And, above all, in exchange for the recognition of its stability and political autonomy.

Gallucci’s deal failed also due to the US reluctance to accept a negotiating line with North Korea which, in fact, finally walked out of the final agreement.

North Korea still pays great attention to the US moves. Any action taken by the North Korean regime is always a coded message conveyed to the United States to clearly show that North Korea can negotiate seriously only at a specific condition: to be a full member of the Asian system, on an equal footing and with the same dignity as Japan’s and South Korea’s.

But only with the explicit mediation and brokerage of China, the United States and, above all, the Russian Federation, the only one which can really negotiate an effective agreement between North Korea and the major global and regional powers.

Only Russia can interact with the DPRK in order to instil confidence in the Korean counterparts on the reliability and stability of negotiations. Only Russia can guarantee the effects of a future agreement – also at militarily level.

Russia is far enough away not to worry the regional powers and it is reliable for North Korea which has never included it in the list of its enemies. It is a credible power both for the United States, which certainly cannot do much with the DPRK, and for China, which is not worried by this new guarantee role played by Russia on the Korean peninsula.

Moreover the DPRK has the primary need to stabilize its political regime, which has not the economic bases for a peaceful power projection.

Furthermore, North Korea’s military system is calibrated to prevent any direct internal political destabilization attempts made by external enemies.

In the history of military nuclear power, North Korea’s is the first case in which these defence technologies are used primarily to preserve its own internal political system.

Obviously North Korea’s nuclear power has also a compensatory function: to offset – with its non-conventional ABC weapons – the inevitable tactical and logistical weaknesses of its conventional military system.

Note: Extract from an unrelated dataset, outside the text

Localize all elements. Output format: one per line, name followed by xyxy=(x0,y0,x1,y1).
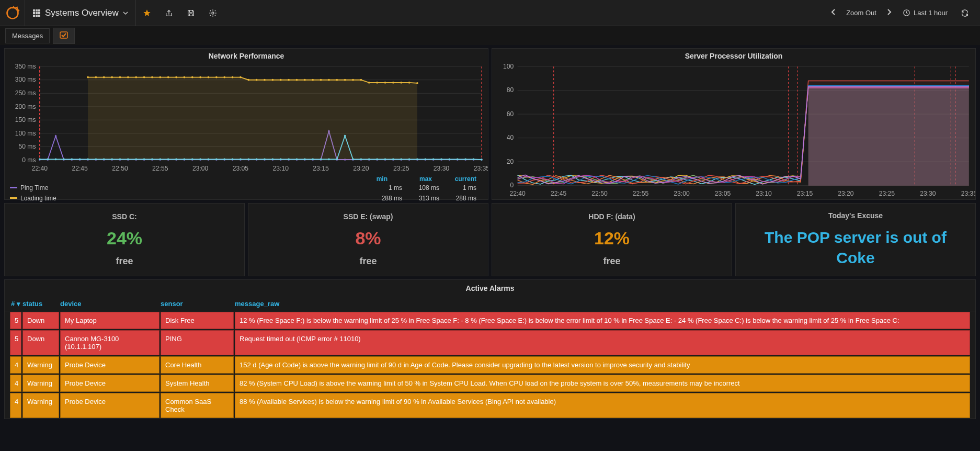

A system which, however, must ever more shrink in volume to make available the resources necessary for the development of the economy – and it is well-known that the nuclear threat is cheaper than the traditional conventional build up.

The first DPRK nuclear test dates back to October 2006.

Right away, the UN Security Council issued a series of Resolutions which lasted until 2013.

Tough and consistent economic sanctions certainly increased the costs of North Korea’s nuclear program and were a good example for all the countries which wished to imitate the DPKR “isolationist” strategy.

In the specific case of North Korea, however, the sanction system did not lead to any significant results.

Indeed, in 2015 North Korea reaffirmed the goal of byungjin, namely the “parallel development” of domestic economy and nuclear deterrence.

In principle, sanctions slow down the military development we want to prevent, but do not stop it.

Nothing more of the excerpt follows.